1. A percentage of the premium or benefits is covered by or on behalf of the small business;
2. A qualifying worker or dependent is reimbursed through payroll adjustments or other means, by or on behalf of the business for a percentage of the premium;
3. The health insurance policy is treated by the employer or any of the eligible employees or dependents as part of a plan or program for the purposes of Section 162, Section 125 or Section 106 of the United States Internal Revenue Code; or
4. The health insurance policy is offered by an employer to their workers.
The Colorado Department of Regulatory Agencies’ Division of Insurance continues to define small group coverage in the same way as CRS 10-16-105.2: “If a small employer gives each employee an allotment to buy his or her own coverage, such coverage is considered small group coverage.”
Health Reimbursement Arrangements (HRAs)
Offered through federal tax laws to businesses of all sizes, with the exception of one-man groups, health reimbursement arrangements (HRAs) are paid for by an employer, allowing workers to get reimbursed for certain medical costs. These plans are tax-advantaged liked a health savings account (HSA), being tax-deductible for both businesses and their employees.

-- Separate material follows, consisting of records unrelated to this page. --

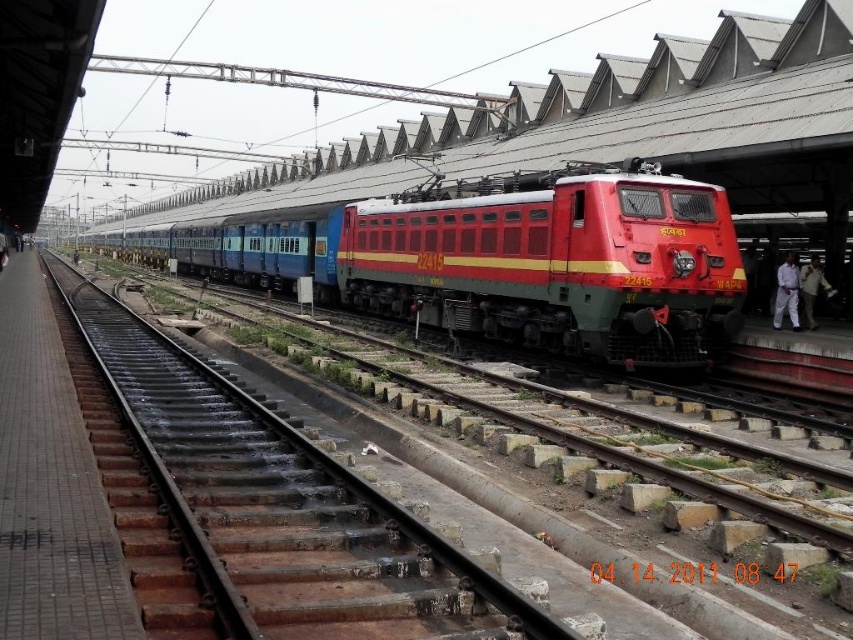 You are a passenger waiting at the railway station. You see the shiny red locomotive at center and the metal train track at center. Which object is closer to you?

The shiny red locomotive at center is closer to you because the metal train track at center is behind it.

You are a maintenance worker standing on the platform at the railway station. You need to inspect the shiny red locomotive at center and the metal train track at center. How far apart are these two objects?

The shiny red locomotive at center is 33.03 feet away from the metal train track at center. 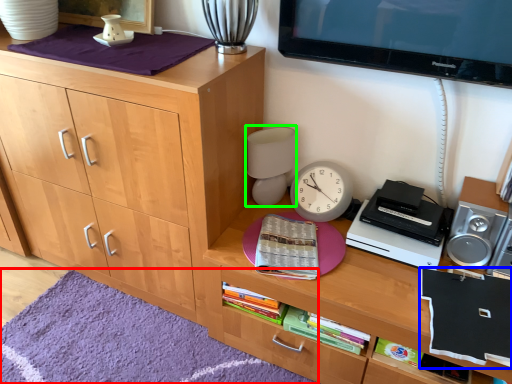 Question: Estimate the real-world distances between objects in this image. Which object is closer to mat (highlighted by a red box), book (highlighted by a blue box) or table lamp (highlighted by a green box)?

Choices:
 (A) book
 (B) table lamp

Answer: (B) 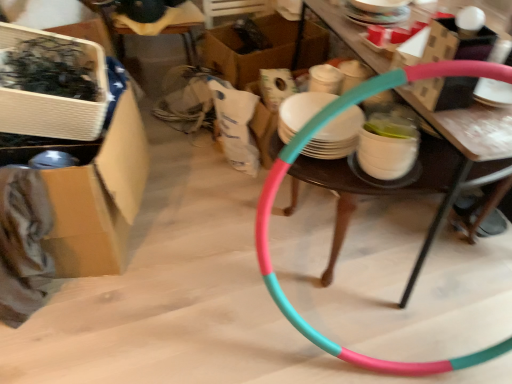 Question: Is there a large distance between white cardboard box at upper left, which is the third box in back-to-front order, and pink rubber hula hoop at center?

Choices:
 (A) no
 (B) yes

Answer: (A)

Question: From a real-world perspective, does white cardboard box at upper left, marked as the 1th box in a front-to-back arrangement, sit lower than pink rubber hula hoop at center?

Choices:
 (A) yes
 (B) no

Answer: (B)

Question: Does white cardboard box at upper left, which is the third box in back-to-front order, appear on the left side of pink rubber hula hoop at center?

Choices:
 (A) yes
 (B) no

Answer: (A)

Question: Is white cardboard box at upper left, which is the third box in back-to-front order, beside pink rubber hula hoop at center?

Choices:
 (A) yes
 (B) no

Answer: (B)

Question: From the image's perspective, is white cardboard box at upper left, marked as the 1th box in a front-to-back arrangement, located above pink rubber hula hoop at center?

Choices:
 (A) no
 (B) yes

Answer: (B)

Question: Is cardboard box at center, the 1th box viewed from the back, to the left or to the right of white cardboard box at upper left, marked as the 1th box in a front-to-back arrangement, in the image?

Choices:
 (A) right
 (B) left

Answer: (A)

Question: From a real-world perspective, relative to white cardboard box at upper left, marked as the 1th box in a front-to-back arrangement, is cardboard box at center, the third box viewed from the front, vertically above or below?

Choices:
 (A) below
 (B) above

Answer: (A)

Question: Is point (279, 26) positioned closer to the camera than point (4, 127)?

Choices:
 (A) closer
 (B) farther

Answer: (B)

Question: Looking at their shapes, would you say cardboard box at center, the third box viewed from the front, is wider or thinner than white cardboard box at upper left, which is the third box in back-to-front order?

Choices:
 (A) wide
 (B) thin

Answer: (A)

Question: Is teal plastic hoop at center to the left or to the right of cardboard box at left, which is counted as the second box, starting from the back, in the image?

Choices:
 (A) right
 (B) left

Answer: (A)

Question: In the image, is teal plastic hoop at center positioned in front of or behind cardboard box at left, which is counted as the second box, starting from the back?

Choices:
 (A) front
 (B) behind

Answer: (A)

Question: Is teal plastic hoop at center wider or thinner than cardboard box at left, which is counted as the second box, starting from the back?

Choices:
 (A) thin
 (B) wide

Answer: (A)

Question: From their relative heights in the image, would you say teal plastic hoop at center is taller or shorter than cardboard box at left, which is counted as the second box, starting from the back?

Choices:
 (A) short
 (B) tall

Answer: (A)

Question: In the image, is pink rubber hula hoop at center positioned in front of or behind wooden chair at upper center?

Choices:
 (A) behind
 (B) front

Answer: (B)

Question: In the image, is pink rubber hula hoop at center on the left side or the right side of wooden chair at upper center?

Choices:
 (A) left
 (B) right

Answer: (B) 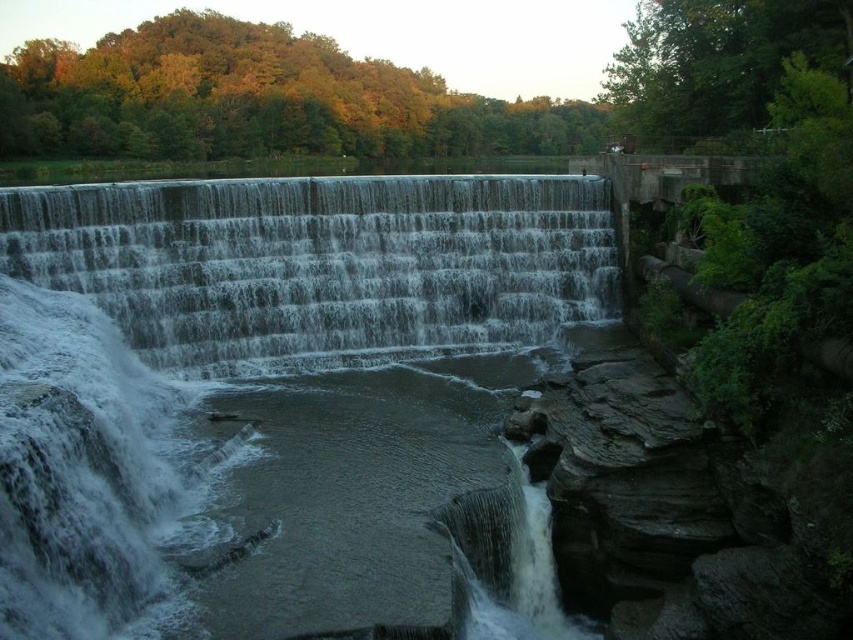 Question: Can you confirm if clear water at center is thinner than gray concrete waterfall at center?

Choices:
 (A) no
 (B) yes

Answer: (B)

Question: Is clear water at center thinner than gray concrete waterfall at center?

Choices:
 (A) yes
 (B) no

Answer: (A)

Question: Among these objects, which one is nearest to the camera?

Choices:
 (A) gray concrete waterfall at center
 (B) clear water at center

Answer: (B)

Question: Is clear water at center below gray concrete waterfall at center?

Choices:
 (A) no
 (B) yes

Answer: (B)

Question: Which point is farther from the camera taking this photo?

Choices:
 (A) (399, 198)
 (B) (376, 268)

Answer: (A) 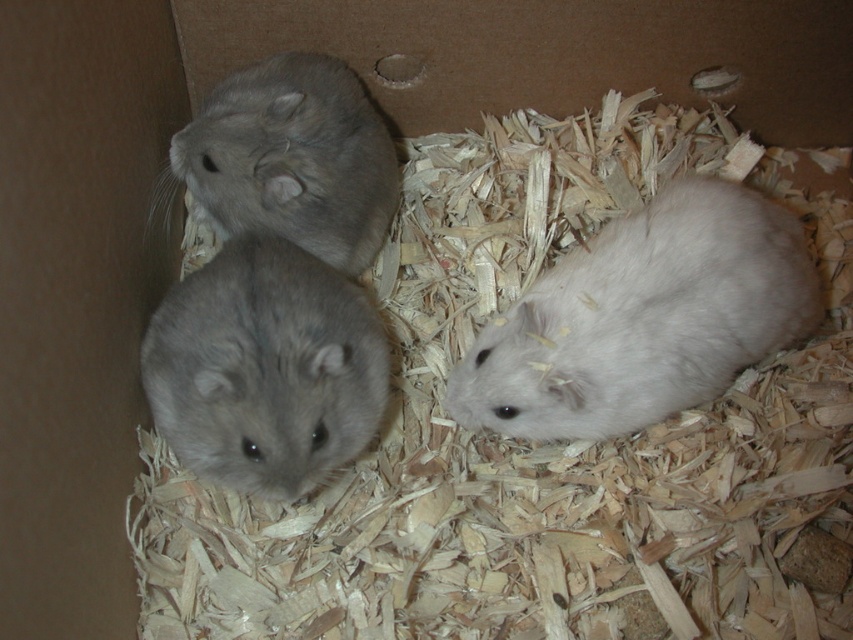 Measure the distance between white fluffy hamster at right and gray soft fur hamster at upper left.

A distance of 15.41 inches exists between white fluffy hamster at right and gray soft fur hamster at upper left.

Which of these two, white fluffy hamster at right or gray soft fur hamster at upper left, stands taller?

white fluffy hamster at right

Is point (625, 342) closer to camera compared to point (228, 225)?

Yes.

Find the location of a particular element. The width and height of the screenshot is (853, 640). white fluffy hamster at right is located at coordinates (643, 317).

Can you confirm if gray soft fur hamster at center is positioned above gray soft fur hamster at upper left?

No.

Can you confirm if gray soft fur hamster at center is thinner than gray soft fur hamster at upper left?

Yes, gray soft fur hamster at center is thinner than gray soft fur hamster at upper left.

This screenshot has width=853, height=640. What do you see at coordinates (265, 369) in the screenshot?
I see `gray soft fur hamster at center` at bounding box center [265, 369].

Identify the location of gray soft fur hamster at center. (265, 369).

Can you confirm if white fluffy hamster at right is smaller than gray soft fur hamster at center?

Incorrect, white fluffy hamster at right is not smaller in size than gray soft fur hamster at center.

Is white fluffy hamster at right to the right of gray soft fur hamster at center from the viewer's perspective?

Correct, you'll find white fluffy hamster at right to the right of gray soft fur hamster at center.

Which is in front, point (576, 397) or point (149, 360)?

Point (576, 397)

This screenshot has height=640, width=853. What are the coordinates of `white fluffy hamster at right` in the screenshot? It's located at (643, 317). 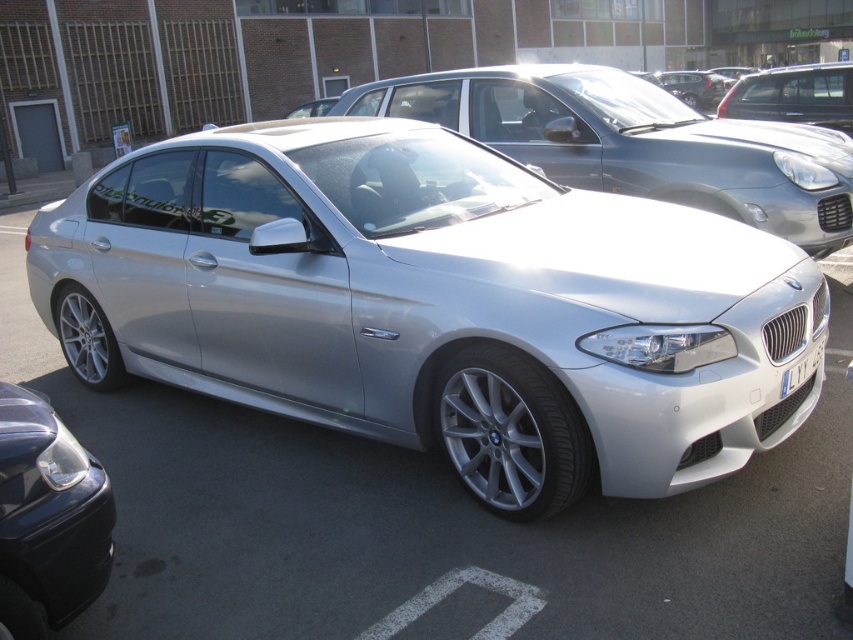 Can you confirm if satin silver car at center is taller than silver metallic car at center?

In fact, satin silver car at center may be shorter than silver metallic car at center.

Which is more to the left, satin silver car at center or silver metallic car at center?

silver metallic car at center

Where is `satin silver car at center`? satin silver car at center is located at coordinates (434, 305).

Is satin silver car at center positioned at the back of white metallic license plate at front?

No, satin silver car at center is in front of white metallic license plate at front.

The image size is (853, 640). What do you see at coordinates (434, 305) in the screenshot? I see `satin silver car at center` at bounding box center [434, 305].

Does point (163, 337) come in front of point (786, 371)?

That is False.

This screenshot has width=853, height=640. Identify the location of satin silver car at center. 434,305.

Is point (61, 484) more distant than point (793, 371)?

No, it is in front of (793, 371).

Does black glossy headlight at lower left appear over white metallic license plate at front?

No, black glossy headlight at lower left is not above white metallic license plate at front.

You are a GUI agent. You are given a task and a screenshot of the screen. Output one action in this format:
    pyautogui.click(x=<x>, y=<y>)
    Task: Click on the black glossy headlight at lower left
    The height and width of the screenshot is (640, 853).
    Given the screenshot: What is the action you would take?
    pyautogui.click(x=48, y=518) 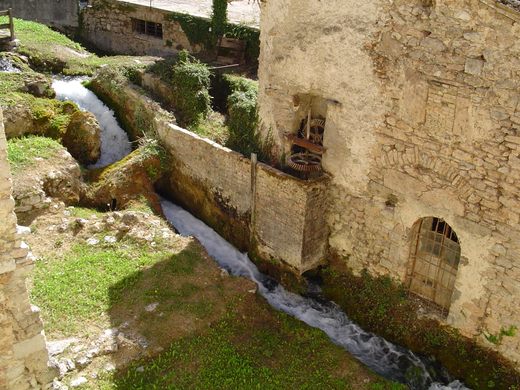 Locate an element on the screen. wall is located at coordinates (238, 177). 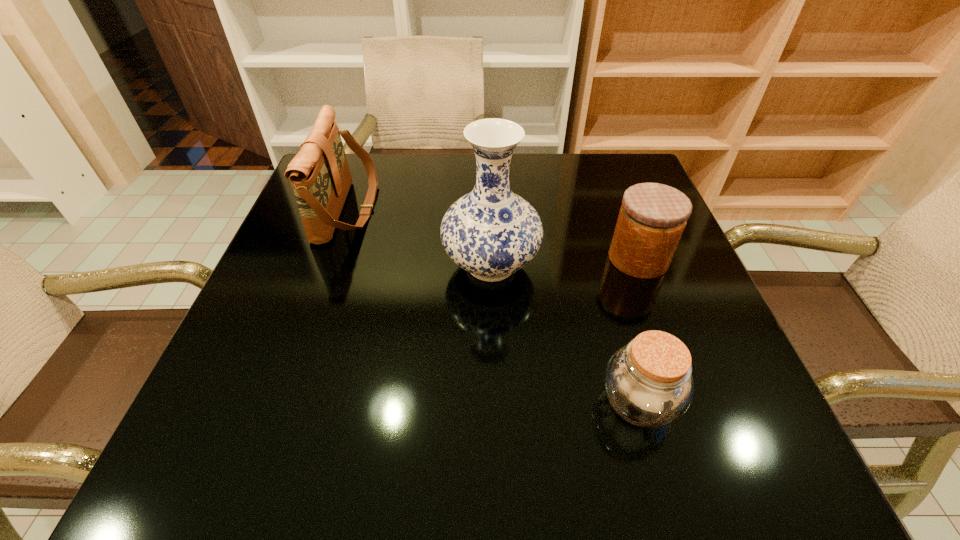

Throughout Colorado, small companies are offering HRAs instead of a health insurance plan. These reimbursement plans are then used by employers to help employees pay premiums for individual health plans. Colorado individual insurers are discouraged from selling coverage to a member of a small group’s HRA when their premiums will be reimbursed. If the HRA is being used to help pay premiums for employees, it is then required to follow small group laws.
Individual Market & Small Group Market Differences
Individual health plans are permitted to deny coverage, exclude benefits for a pre-existing condition, and determine an applicant’s premium based on their current or past health problems, according to Colorado law. Some services are not required to be offered by an individual health plan, such as maternity and mental health care. However, the small group insurance market is different, bound by several laws to guarantee issue health plans, adjust premiums based on the whole group, and not discriminate premiums due to health.